● YOUR ASSIGNMENT: The expected output is every line of the data exactly as shown, minus the images.

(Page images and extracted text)
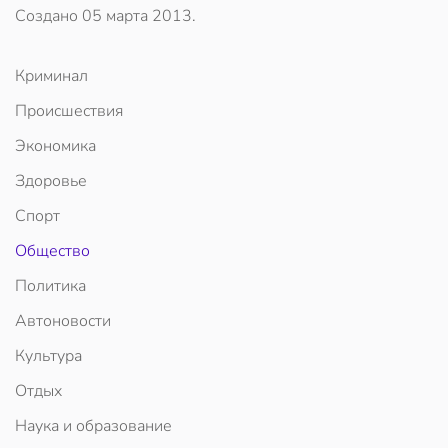
Создано
05 марта 2013
.
Криминал
Происшествия
Экономика
Здоровье
Спорт
Общество
Политика
Автоновости
Культура
Отдых
Наука и образование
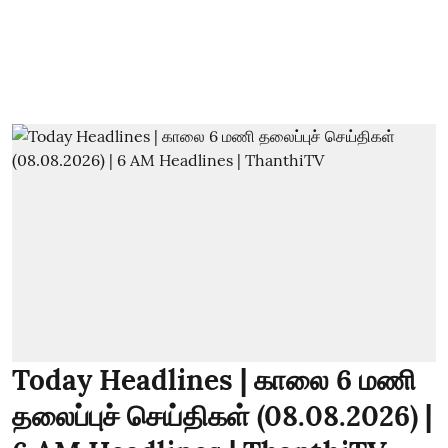
Today Headlines | காலை 6 மணி
தலைப்புச் செய்திகள் (08.08.2026) |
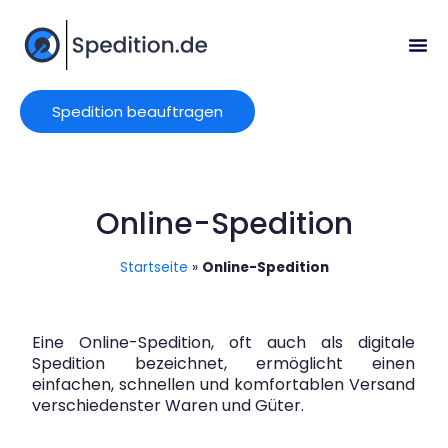
Spedition beauftragen
Online-Spedition
Startseite
»
Online-Spedition
Eine Online-Spedition, oft auch als digitale
Spedition bezeichnet, ermöglicht einen
einfachen, schnellen und komfortablen Versand
verschiedenster Waren und Güter.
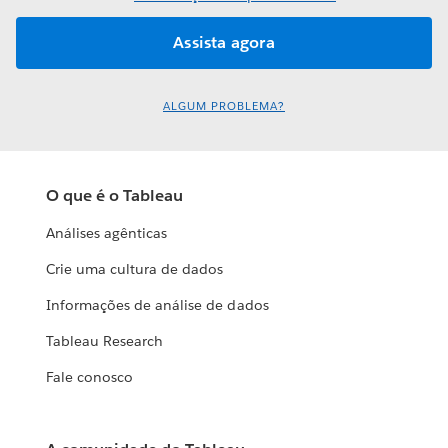
ALGUM PROBLEMA?
O que é o Tableau
Análises agênticas
Crie uma cultura de dados
Informações de análise de dados
Tableau Research
Fale conosco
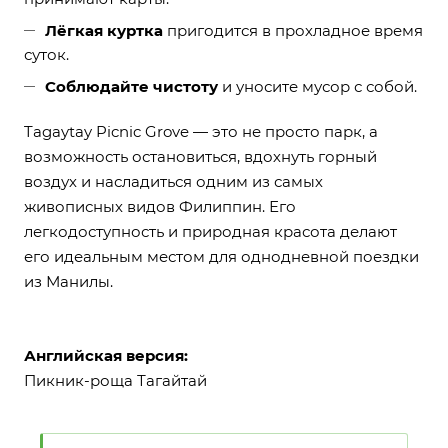
Лёгкая куртка
пригодится в прохладное время
суток.
Соблюдайте чистоту
и уносите мусор с собой.
Tagaytay Picnic Grove — это не просто парк, а
возможность остановиться, вдохнуть горный
воздух и насладиться одним из самых
живописных видов Филиппин. Его
легкодоступность и природная красота делают
его идеальным местом для однодневной поездки
из Манилы.
Английская версия:
Пикник-роща Тагайтай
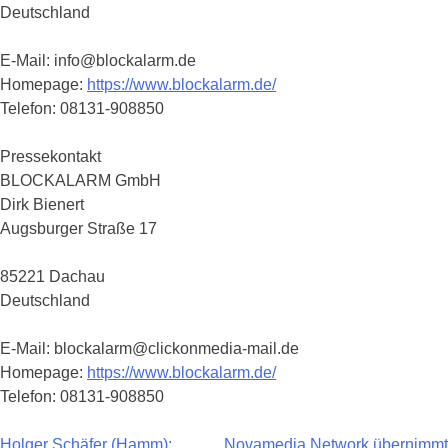
Deutschland
E-Mail: info@blockalarm.de
Homepage:
https://www.blockalarm.de/
Telefon: 08131-908850
Pressekontakt
BLOCKALARM GmbH
Dirk Bienert
Augsburger Straße 17
85221 Dachau
Deutschland
E-Mail: blockalarm@clickonmedia-mail.de
Homepage:
https://www.blockalarm.de/
Telefon: 08131-908850
Holger Schäfer (Hamm):
Novamedia Network übernimmt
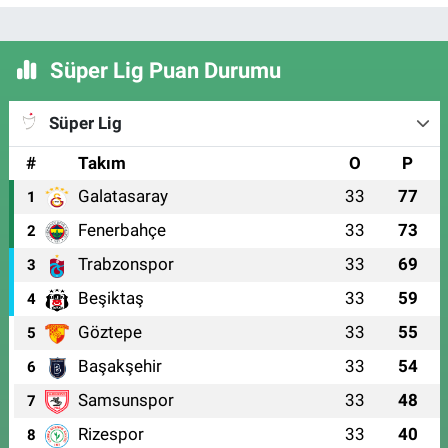
Süper Lig Puan Durumu
Süper Lig
#
Takım
O
P
Galatasaray
33
77
1
Fenerbahçe
33
73
2
Trabzonspor
33
69
3
Beşiktaş
33
59
4
Göztepe
33
55
5
Başakşehir
33
54
6
Samsunspor
33
48
7
Rizespor
33
40
8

● TASK RESPONSE:
Создано
05 марта 2013
.
Криминал
Происшествия
Экономика
Здоровье
Спорт
Общество
Политика
Автоновости
Культура
Отдых
Наука и образование
Today Headlines | காலை 6 மணி
தலைப்புச் செய்திகள் (08.08.2026) |
Spedition beauftragen
Online-Spedition
Startseite
»
Online-Spedition
Eine Online-Spedition, oft auch als digitale
Spedition bezeichnet, ermöglicht einen
einfachen, schnellen und komfortablen Versand
verschiedenster Waren und Güter.
ALGUM PROBLEMA?
O que é o Tableau
Análises agênticas
Crie uma cultura de dados
Informações de análise de dados
Tableau Research
Fale conosco
Лёгкая куртка
пригодится в прохладное время
суток.
Соблюдайте чистоту
и уносите мусор с собой.
Tagaytay Picnic Grove — это не просто парк, а
возможность остановиться, вдохнуть горный
воздух и насладиться одним из самых
живописных видов Филиппин. Его
легкодоступность и природная красота делают
его идеальным местом для однодневной поездки
из Манилы.
Английская версия:
Пикник-роща Тагайтай
Deutschland
E-Mail: info@blockalarm.de
Homepage:
https://www.blockalarm.de/
Telefon: 08131-908850
Pressekontakt
BLOCKALARM GmbH
Dirk Bienert
Augsburger Straße 17
85221 Dachau
Deutschland
E-Mail: blockalarm@clickonmedia-mail.de
Homepage:
https://www.blockalarm.de/
Telefon: 08131-908850
Holger Schäfer (Hamm):
Novamedia Network übernimmt
Süper Lig Puan Durumu
Süper Lig
#
Takım
O
P
Galatasaray
33
77
1
Fenerbahçe
33
73
2
Trabzonspor
33
69
3
Beşiktaş
33
59
4
Göztepe
33
55
5
Başakşehir
33
54
6
Samsunspor
33
48
7
Rizespor
33
40
8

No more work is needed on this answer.